Improving equity and inclusion as a result of school evaluation
Whether school evaluation leads to improved progress towards equity and inclusion depends on numerous factors. It is important to consider that school evaluation impacts each school differently and various conditions determine whether and to what extent schools accept and act on the results from the analyses (OECD, 2013[1]).
Finding a common language can help translate evaluations into improved processes
The extent to which feedback obtained through the process of evaluation is actually implemented is a widely debated question. Due to resistance from schools, lack of capacity or lack of communication on the part of the evaluators, school evaluation often does not motivate schools to improve (Ehren et al., 2013[160]). Internal evaluations often suffer from poor quality and sometimes fail to answer the questions that were set at the beginning of the evaluation process (Nelson, Ehren and Godfrey, 2015[153]).

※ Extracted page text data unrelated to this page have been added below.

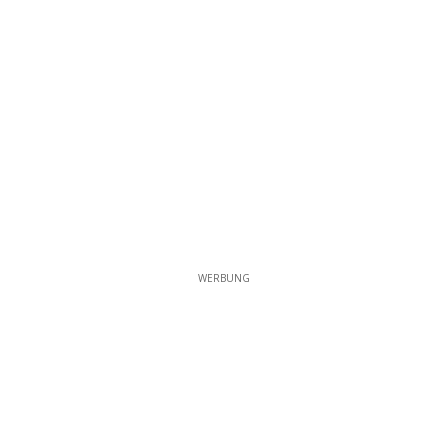
WERBUNG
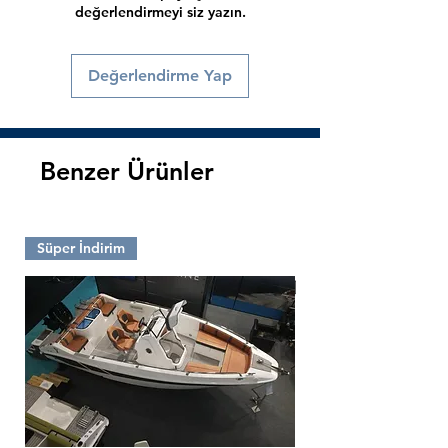
değerlendirmeyi siz yazın.
Değerlendirme Yap
Benzer Ürünler
Süper İndirim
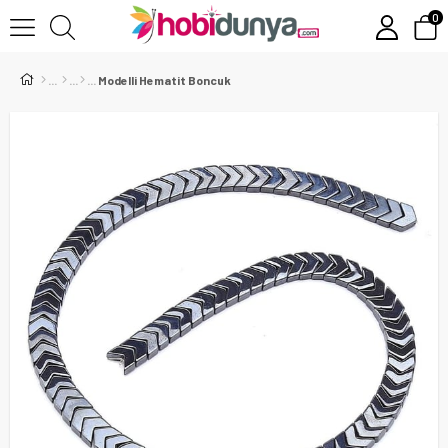
0
Modelli Hematit Boncuk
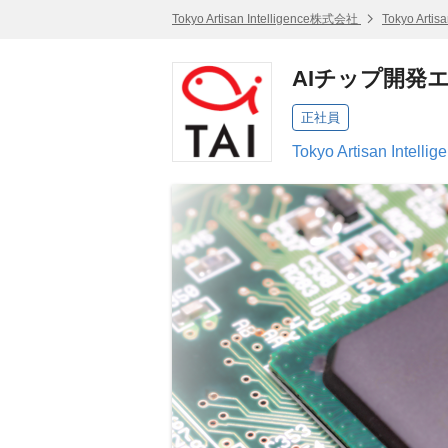
Tokyo Artisan Intelligence株式会社
Tokyo Art
AIチップ開発
正社員
Tokyo Artisan Int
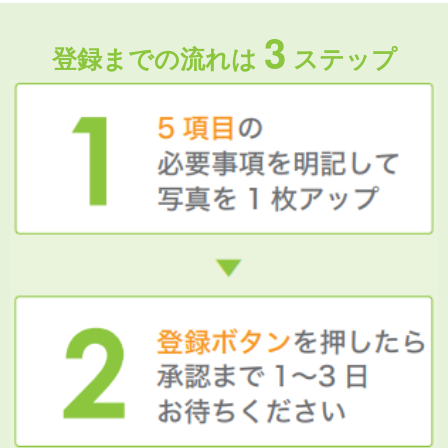
3
登録までの流れは
ステップ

One important enabling factor to help ensure that evaluation leads to school improvement is the alignment of views and beliefs on what constitutes a “good education”, and finding a common language between the evaluators and schools (Ehren et al., 2013[160]). Within schools, it is important that any differences in the meanings of inclusion are resolved and school staff arrive at a shared understanding that draws them around a common purpose (Azorín and Ainscow, 2018[161]). Shared understanding of the goals of an evaluation can foster evaluative thinking, reasoning and decision making within schools, and focus attention on the aspects relevant to equity and inclusion, such as outcomes for diverse students, school conditions that promote equity, and relationships with diverse communities. Building a common language between evaluators and schools is not an easy task. One approach is to work with schools in a cyclical process of evaluations and conversations that emphasise schools’ priorities and the specific needs of individual school communities (Box 6.12). This process fosters an environment where evaluators work closely with schools. Research shows that evaluations that were followed by schools’ improvement often included a close co-operation between evaluators and schools (Ehren and Visscher, 2008[162]).
Box 6.12. School evaluation in New Zealand
In New Zealand, schools are expected to take part in an “ongoing, cyclical process of evaluation and inquiry for improvement” (Education Review Office, 2016, p. 6[163]). This process is intended to be participatory and collaborative, and includes schools’ self-reviews and the specific needs of individual school communities.
The Educational Review Office uses two types of indicators: outcome and process indicators. Outcome indicators concern student achievement, progress, and related goals, but broaden the focus from learning outcomes to well-being, social and emotional learning, and resilience. For instance, one of the indicators asks whether students “feel included, cared for, and safe and secure” or whether Māori students “enjoy education success as Māori”.
Process indicators are divided into six domains each of which contains indicators related to equity and/or inclusion. For instance, the second domain focuses on whether school leadership pursues not only excellence, but also equity (e.g., in allocation of resources or alignment of teachers’ continuous professional learning and student learning needs). The third domain also explores whether schools involve diverse communities in the school life (with a particular focus on Māori communities), and whether students have tools that support learning at home. The fourth domain focuses on culturally responsive curriculum, effective teaching and opportunity to learn.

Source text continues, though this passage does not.